(Collection entries)
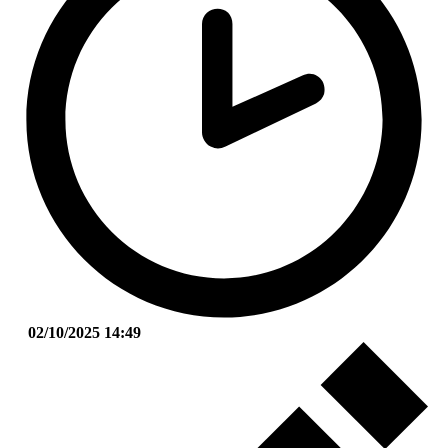
02/10/2025 14:49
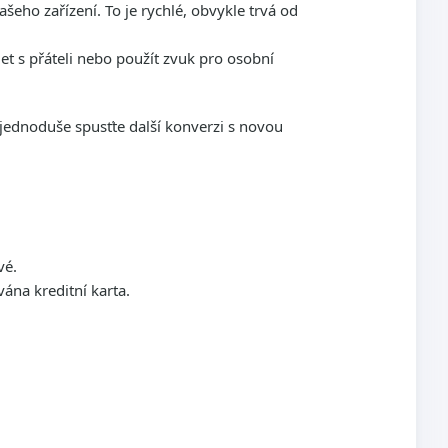
ašeho zařízení. To je rychlé, obvykle trvá od
ílet s přáteli nebo použít zvuk pro osobní
 jednoduše spusťte další konverzi s novou
vé.
ána kreditní karta.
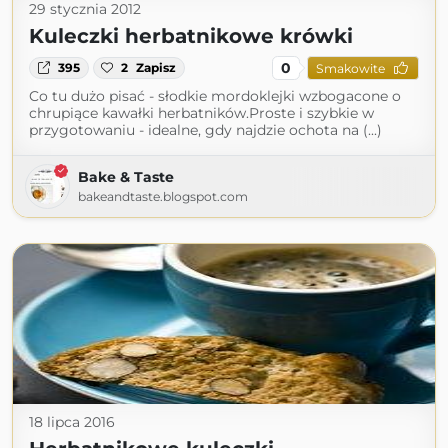
29 stycznia 2012
Kuleczki herbatnikowe krówki
0
395
2
Zapisz
Smakowite
Co tu dużo pisać - słodkie mordoklejki wzbogacone o
chrupiące kawałki herbatników.Proste i szybkie w
przygotowaniu - idealne, gdy najdzie ochota na (...)
Bake & Taste
bakeandtaste.blogspot.com
18 lipca 2016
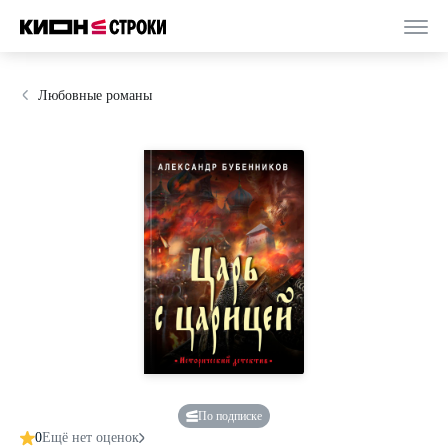
Любовные романы
По подписке
0
Ещё нет оценок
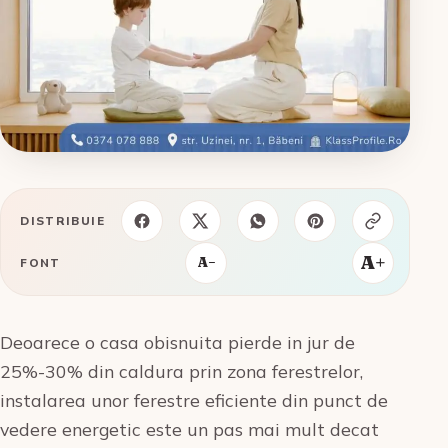
DISTRIBUIE
A+
A−
FONT
Deoarece o casa obisnuita pierde in jur de
25%-30% din caldura prin zona ferestrelor,
instalarea unor ferestre eficiente din punct de
vedere energetic este un pas mai mult decat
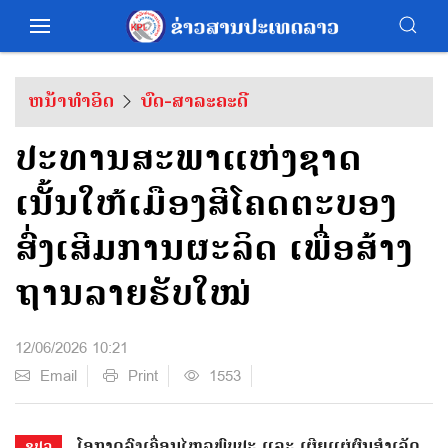
ຫນ້າທຳອິດ
ບົດ-ສາລະຄະດີ
ປະທານສະພາແຫ່ງຊາດ
ເນັ້ນໃຫ້ເມືອງສີໂຄດຕະບອງ
ສົ່ງເສີມການຜະລິດ ເພື່ອສ້າງ
ຖານລາຍຮັບໃໝ່
12/06/2026 10:21
Email
Print
1553
ໂອກາດລົງເຄື່ອນໄຫວພົບປະ ແລະ ເຜີຍແຜ່ຜົນສຳເລັດ
ຂປລ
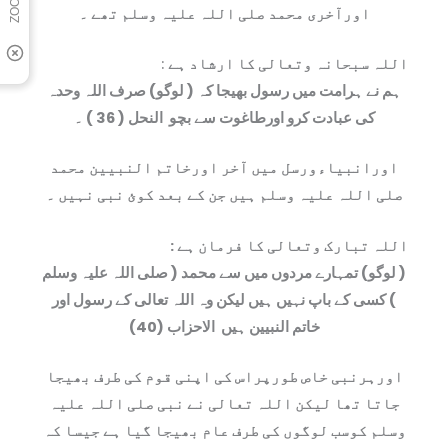
اورآخری محمد صلی اللہ علیہ وسلم تھے ۔
اللہ سبحانہ وتعالی کا ارشاد ہے
:
ہم نے ہرامت میں رسول بھیجا کہ ( لوگو) صرف اللہ وحدہ
کی عبادت کرو اورطاغوت سے بچو
النحل ( 36 ) ۔
اورانبیاءورسل میں آخر اورخاتم النبیین محمد
صلی اللہ علیہ وسلم ہیں جن کے بعد کوئ نبی نہیں ۔
اللہ تبارک وتعالی کا فرمان ہے :
( لوگو) تمہارے مردوں میں سے محمد ( صلی اللہ علیہ وسلم
) کسی کے باپ نہیں ہیں لیکن وہ اللہ تعالی کے رسول اور
خاتم النبیین ہیں
الاحزاب (40)
اورہرنبی خاص طورپراس کی اپنی قوم کی طرف بھیجا
جاتا تھا لیکن اللہ تعالی نے نبی صلی اللہ علیہ
وسلم کوسب لوگوں کی طرف عام بھیجا گيا ہے جیسا کہ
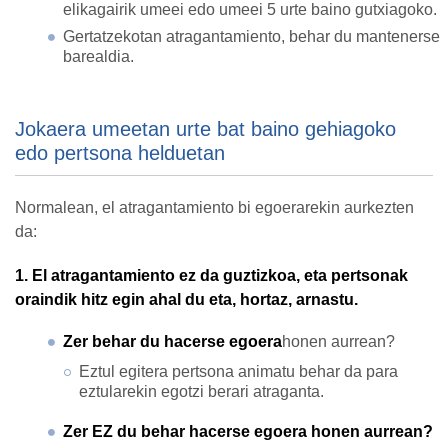
elikagairik umeei edo umeei 5 urte baino gutxiagoko.
Gertatzekotan atragantamiento, behar du mantenerse
barealdia.
Jokaera umeetan urte bat baino gehiagoko
edo pertsona helduetan
Normalean, el atragantamiento bi egoerarekin aurkezten
da:
1. El atragantamiento ez da guztizkoa, eta pertsonak
oraindik hitz egin ahal du eta, hortaz, arnastu.
Zer behar du hacerse egoera
honen aurrean?
Eztul egitera pertsona animatu behar da para
eztularekin egotzi berari atraganta.
Zer EZ du behar hacerse egoera honen aurrean?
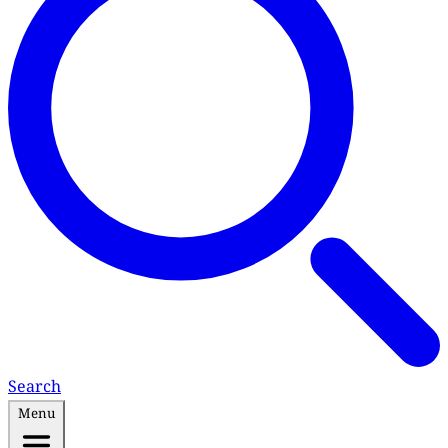
Search
Menu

● Task goal: Which lines of the data contain the word "محمد"? Copy each one.

● Output of the exercise:
اورآخری محمد صلی اللہ علیہ وسلم تھے ۔
اورانبیاءورسل میں آخر اورخاتم النبیین محمد
( لوگو) تمہارے مردوں میں سے محمد ( صلی اللہ علیہ وسلم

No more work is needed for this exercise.